Normally, awhile after you reach max territory and population/happiness your increase of points per turn actually decreases. I've been continually gaining 95 points/turn for the last 250+years. Now that I am rush buying workers (only cities that have specialists), I'm starting to increase that. When I get longevity, I should start making well over 100 points/turn.

In the capital, about 2/3 are entertainers (still considered specialists), with the other 1/3 either scientists or taxmen. With so many scientists I can have science set to 10% and still get any tech in 4 turns!
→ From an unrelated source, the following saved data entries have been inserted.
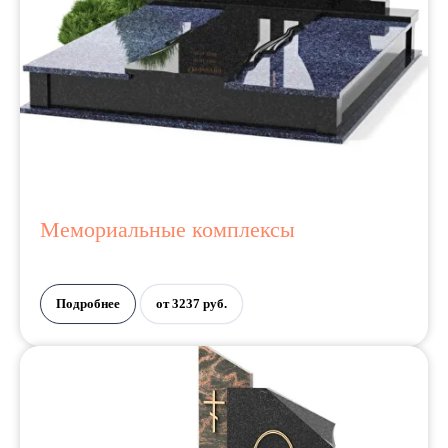
Мемориальные комплексы
Подробнее
от 3237 руб.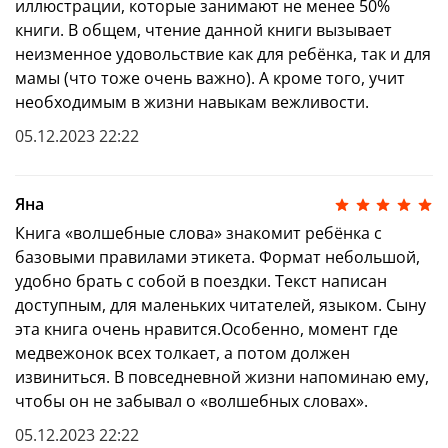
иллюстрации, которые занимают не менее 50%
самых издаваемых детских авторов России по
книги. В общем, чтение данной книги вызывает
мнению Книжной палаты. Мастер сказок, педагог с
20-летним опытом работы с детьми.
неизменное удовольствие как для ребёнка, так и для
мамы (что тоже очень важно). А кроме того, учит
Специально для вас мы подготовили полную
необходимым в жизни навыкам вежливости.
подборку всех книг Елены Ульевой.
Не пропустите новинки!
Скачать каталог книг
05.12.2023 22:22
Яна
Книга «волшебные слова» знакомит ребёнка с
базовыми правилами этикета. Формат небольшой,
удобно брать с собой в поездки. Текст написан
доступным, для маленьких читателей, языком. Сыну
эта книга очень нравится.Особенно, момент где
медвежонок всех толкает, а потом должен
извиниться. В повседневной жизни напоминаю ему,
чтобы он не забывал о «волшебных словах».
05.12.2023 22:22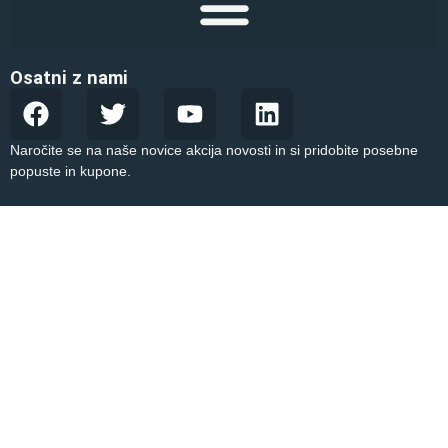
Osatni z nami
Naročite se na naše novice akcija novosti in si pridobite posebne
popuste in kupone.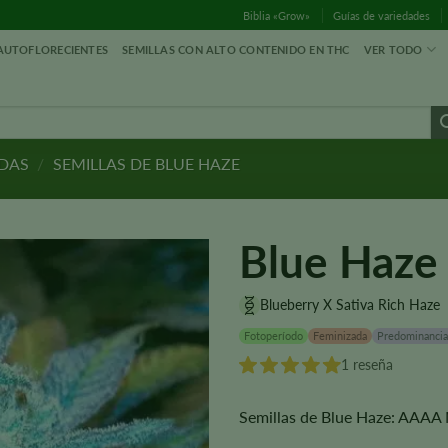
Biblia «Grow»
Guías de variedades
 AUTOFLORECIENTES
SEMILLAS CON ALTO CONTENIDO EN THC
VER TODO
ADAS
/
SEMILLAS DE BLUE HAZE
Blue Haze
Blueberry X Sativa Rich Haze
Fotoperíodo
Feminizada
Predominancia
1 reseña
Semillas de Blue Haze: AAAA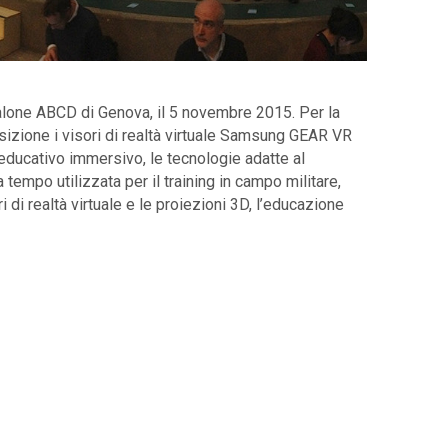
 Salone ABCD di Genova, il 5 novembre 2015. Per la
sizione i visori di realtà virtuale Samsung GEAR VR
 educativo immersivo, le tecnologie adatte al
 tempo utilizzata per il training in campo militare,
ri di realtà virtuale e le proiezioni 3D, l’educazione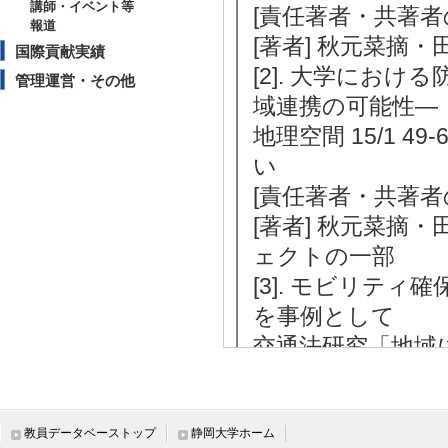
講師・イベント等
[責任著者・共著者
報道
[著者] 秋元菜摘・
国際貢献実績
[2]. 大学にお
管理運営・その他
域連携の可能性―
地理空間 15/1 49
い
[責任著者・共著者
[著者] 秋元菜摘
ェクトの一部
[3]. モビリテ
を事例として
交通法研究「地域にお
[査読] 無 [国際共
[責任著者・共著者
[著者] 秋元菜摘
教員データベーストップ
静岡大学ホーム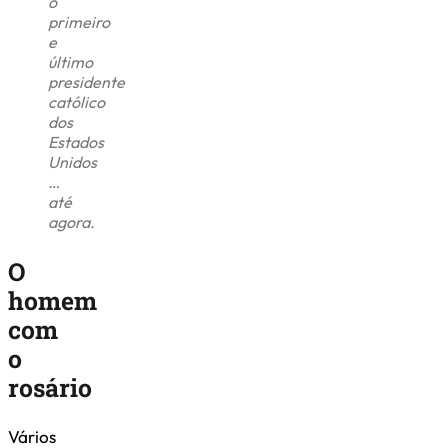
o
primeiro
e
último
presidente
católico
dos
Estados
Unidos
…
até
agora.
O
homem
com
o
rosário
Vários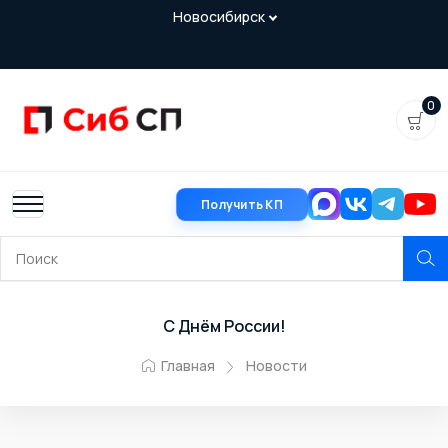
0
Получить КП
С Днём России!
Главная
Новости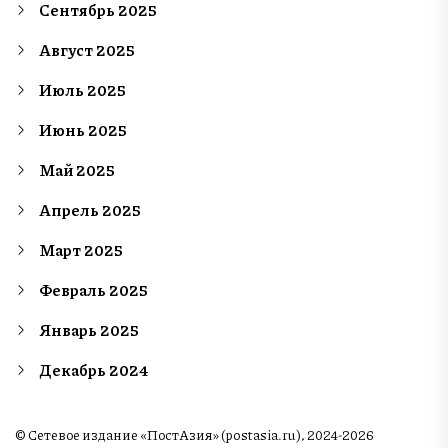
Сентябрь 2025
Август 2025
Июль 2025
Июнь 2025
Май 2025
Апрель 2025
Март 2025
Февраль 2025
Январь 2025
Декабрь 2024
© Сетевое издание «ПостАзия» (postasia.ru), 2024-2026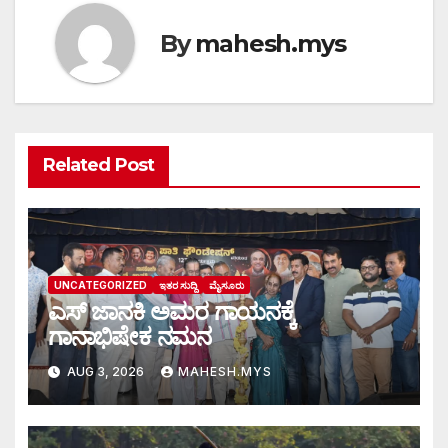
By
mahesh.mys
Related Post
UNCATEGORIZED
ಇತರ ಸುದ್ದಿ
ಮೈಸೂರು
ಎಸ್ ಜಾನಕಿ ಅಮರ ಗಾಯನಕ್ಕೆ
ಗಾನಾಭಿಷೇಕ ನಮನ
AUG 3, 2026
MAHESH.MYS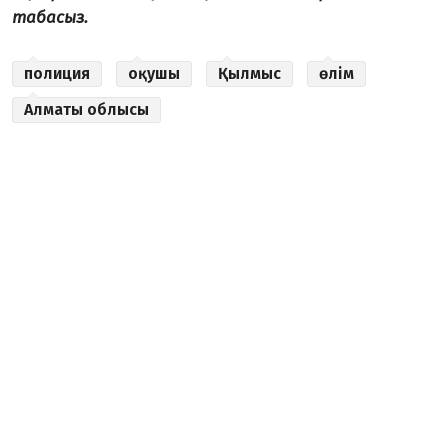
табасыз.
полиция
оқушы
Қылмыс
өлім
Алматы облысы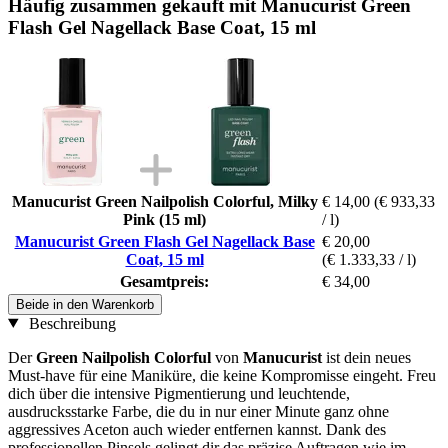
Häufig zusammen gekauft mit Manucurist Green
Flash Gel Nagellack Base Coat, 15 ml
Manucurist Green Nailpolish Colorful, Milky
€ 14,00
(€ 933,33
Pink (15 ml)
/ l)
Manucurist Green Flash Gel Nagellack Base
€ 20,00
Coat, 15 ml
(€ 1.333,33 / l)
Gesamtpreis:
€ 34,00
Beide in den Warenkorb
Beschreibung
Der
Green Nailpolish Colorful
von
Manucurist
ist dein neues
Must-have für eine Maniküre, die keine Kompromisse eingeht. Freu
dich über die intensive Pigmentierung und leuchtende,
ausdrucksstarke Farbe, die du in nur einer Minute ganz ohne
aggressives Aceton auch wieder entfernen kannst. Dank des
professionellen Pinsels gelingt dir das präzise Auftragen wie im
Once I get longevity and mass transit I will set science to 0, so the governors turn all specialists to taxmen and I should be making over 6000 per turn profit.

I thought this would take forever, but if you turn the governor off in the capital, there isn't the long delay of when your adding each worker, the governor has to recalculate how to assign the specialists. I just turn the governor off before adding the 100+ workers, then back on before I end my turn.

I should end up with a score of 35-40,000 on this huge map I'm playing, but I bet I could have beat Aeson's 60,000 pts he got on deity, if I played this map again, or if I played on Monarch level.

The demographics screen is a mess. Notice I have a negative population and productivity. The capital had several billion people ages ago, now it should be in the trillions, but when I look at the city screen the population numbers overlap with the date.

demographics.jpg
 
Bamspeedy,

That is impressive!!

I am sure that the other civs are not capable of this, but wouldn't it just suck if they nuked Washington. Talk about a major population loss.:eek:

I can't wait to try this. I am going to have to give it a try this weekend.